• Try it: Please output the entries below from the line that contains "des vins qui" through the final line, reproduced exactly and alone.

• Working data:
= = = =

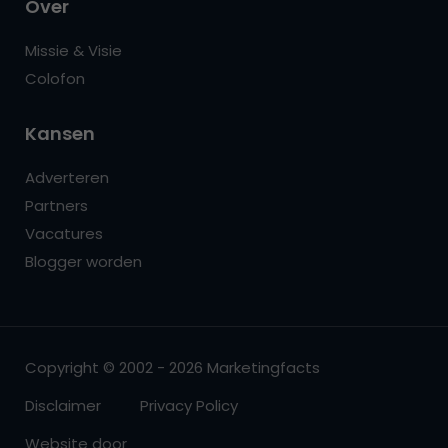
Over
Missie & Visie
Colofon
Kansen
Adverteren
Partners
Vacatures
Blogger worden
Copyright © 2002 - 2026 Marketingfacts
Disclaimer
Privacy Policy
Website door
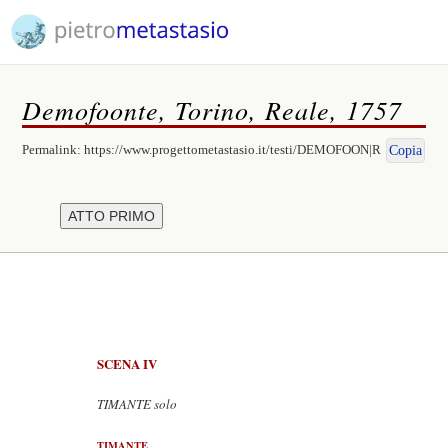
Demofoonte, Torino, Reale, 1757
Permalink:
https://www.progettometastasio.it/testi/DEMOFOON|R
Copia
SCENA IV
TIMANTE solo
TIMANTE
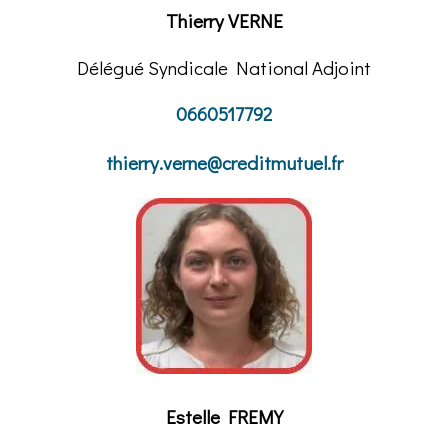
Thierry VERNE
Délégué Syndicale National Adjoint
0660517792
thierry.verne@creditmutuel.fr
Estelle FREMY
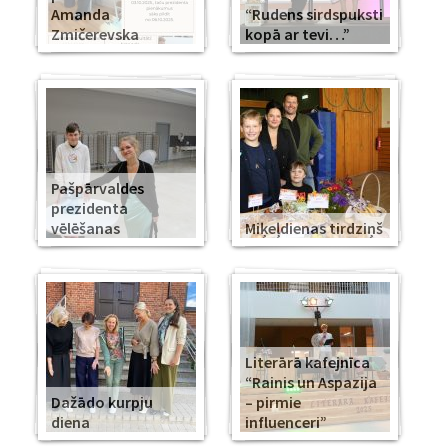
Amanda
“Rudens sirdspuksti
Zmičerevska
kopā ar tevi…”
Pašpārvaldes
prezidenta
vēlēšanas
Miķeļdienas tirdziņš
Literārā kafejnīca
“Rainis un Aspazija
Dažādo kurpju
– pirmie
diena
influenceri”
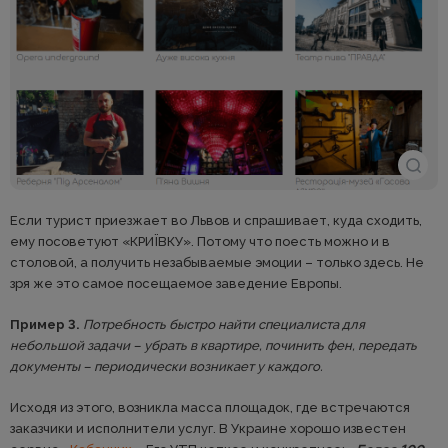
Если турист приезжает во Львов и спрашивает, куда сходить,
ему посоветуют «КРИЇВКУ». Потому что поесть можно и в
столовой, а получить незабываемые эмоции – только здесь. Не
зря же это самое посещаемое заведение Европы.
Пример 3.
Потребность быстро найти специалиста для
небольшой задачи – убрать в квартире, починить фен, передать
документы – периодически возникает у каждого.
Исходя из этого, возникла масса площадок, где встречаются
заказчики и исполнители услуг. В Украине хорошо известен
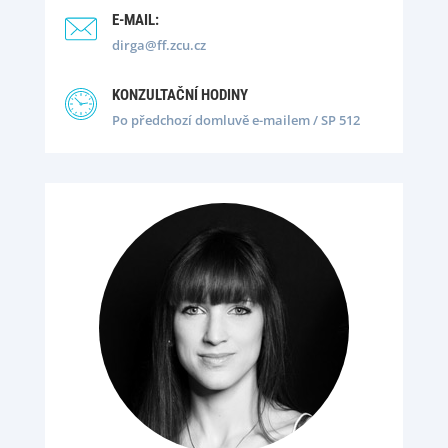
E-MAIL:
dirga@ff.zcu.cz
KONZULTAČNÍ HODINY
Po předchozí domluvě e-mailem
/
SP 512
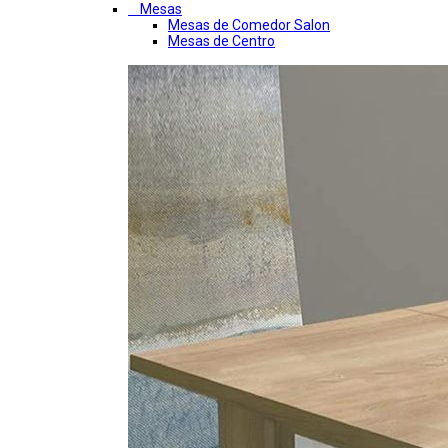
Mesas
Mesas de Comedor Salon
Mesas de Centro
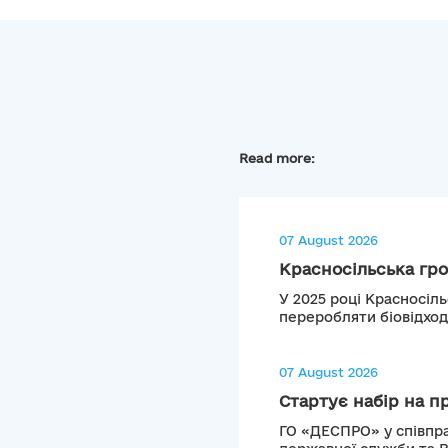
Read more:
07 August 2026
Красносільська гро
У 2025 році Красносіл
переробляти біовідход
07 August 2026
Стартує набір на п
ГО «ДЕСПРО» у співпра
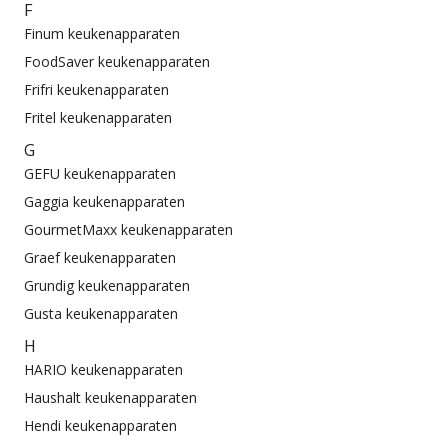
F
Finum keukenapparaten
FoodSaver keukenapparaten
Frifri keukenapparaten
Fritel keukenapparaten
G
GEFU keukenapparaten
Gaggia keukenapparaten
GourmetMaxx keukenapparaten
Graef keukenapparaten
Grundig keukenapparaten
Gusta keukenapparaten
H
HARIO keukenapparaten
Haushalt keukenapparaten
Hendi keukenapparaten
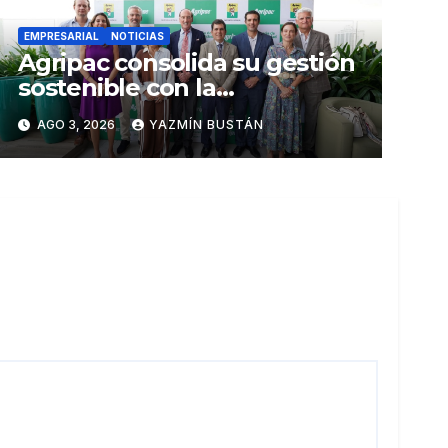
EMPRESARIAL
NOTICIAS
Agripac consolida su gestión
sostenible con la
presentación de su octava
AGO 3, 2026
YAZMÍN BUSTÁN
Memoria de Sostenibilidad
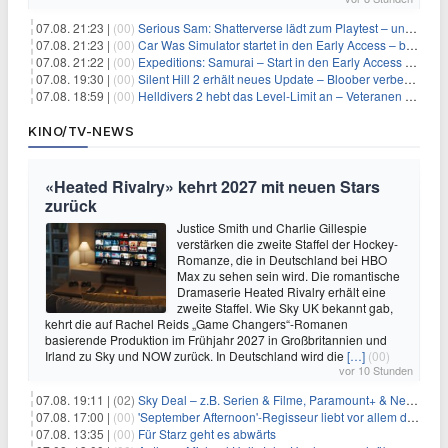
07.08. 21:23 |
(00)
Serious Sam: Shatterverse lädt zum Playtest – und erscheint schon bald!
07.08. 21:23 |
(00)
Car Was Simulator startet in den Early Access – bald gehts los!
07.08. 21:22 |
(00)
Expeditions: Samurai – Start in den Early Access ab heute im feudalen Japan
07.08. 19:30 |
(00)
Silent Hill 2 erhält neues Update – Bloober verbessert Grafik und Performance
07.08. 18:59 |
(00)
Helldivers 2 hebt das Level-Limit an – Veteranen können endlich weiter aufsteigen
KINO/TV-NEWS
«Heated Rivalry» kehrt 2027 mit neuen Stars
zurück
Justice Smith und Charlie Gillespie
verstärken die zweite Staffel der Hockey-
Romanze, die in Deutschland bei HBO
Max zu sehen sein wird. Die romantische
Dramaserie Heated Rivalry erhält eine
zweite Staffel. Wie Sky UK bekannt gab,
kehrt die auf Rachel Reids „Game Changers“-Romanen
basierende Produktion im Frühjahr 2027 in Großbritannien und
Irland zu Sky und NOW zurück. In Deutschland wird die
[…]
(00)
vor 10 Stunden
07.08. 19:11 |
(02)
Sky Deal – z.B. Serien & Filme, Paramount+ & Netflix für 19,99€/Monat
07.08. 17:00 |
(00)
'September Afternoon'-Regisseur liebt vor allem die 'Banalität' in seinen Filmen
07.08. 13:35 |
(00)
Für Starz geht es abwärts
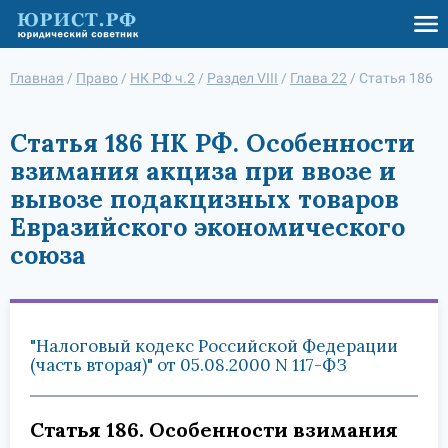
Главная
/
Право
/
НК РФ ч.2
/
Раздел VIII
/
Глава 22
/
Статья 186
Статья 186 НК РФ. Особенности
взимания акциза при ввозе и
вывозе подакцизных товаров
Евразийского экономического
союза
"Налоговый кодекс Российской Федерации
(часть вторая)" от 05.08.2000 N 117-ФЗ
Статья 186. Особенности взимания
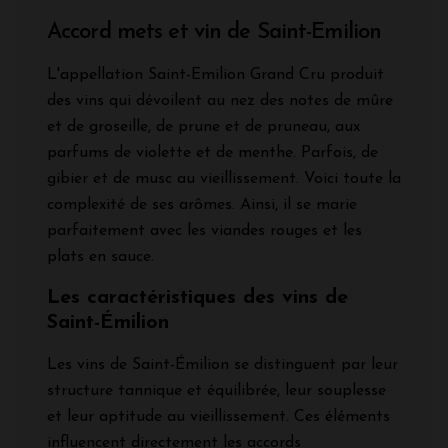
Accord mets et vin de Saint-Emilion
L'appellation Saint-Emilion Grand Cru produit
des vins qui dévoilent au nez des notes de mûre
et de groseille, de prune et de pruneau, aux
parfums de violette et de menthe. Parfois, de
gibier et de musc au vieillissement. Voici toute la
complexité de ses arômes. Ainsi, il se marie
parfaitement avec les viandes rouges et les
plats en sauce.
Les caractéristiques des vins de
Saint-Émilion
Les vins de Saint-Émilion se distinguent par leur
structure tannique et équilibrée, leur souplesse
et leur aptitude au vieillissement. Ces éléments
influencent directement les accords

= = = =

• Expected output:
des vins qui dévoilent au nez des notes de mûre
et de groseille, de prune et de pruneau, aux
parfums de violette et de menthe. Parfois, de
gibier et de musc au vieillissement. Voici toute la
complexité de ses arômes. Ainsi, il se marie
parfaitement avec les viandes rouges et les
plats en sauce.
Les caractéristiques des vins de
Saint-Émilion
Les vins de Saint-Émilion se distinguent par leur
structure tannique et équilibrée, leur souplesse
et leur aptitude au vieillissement. Ces éléments
influencent directement les accords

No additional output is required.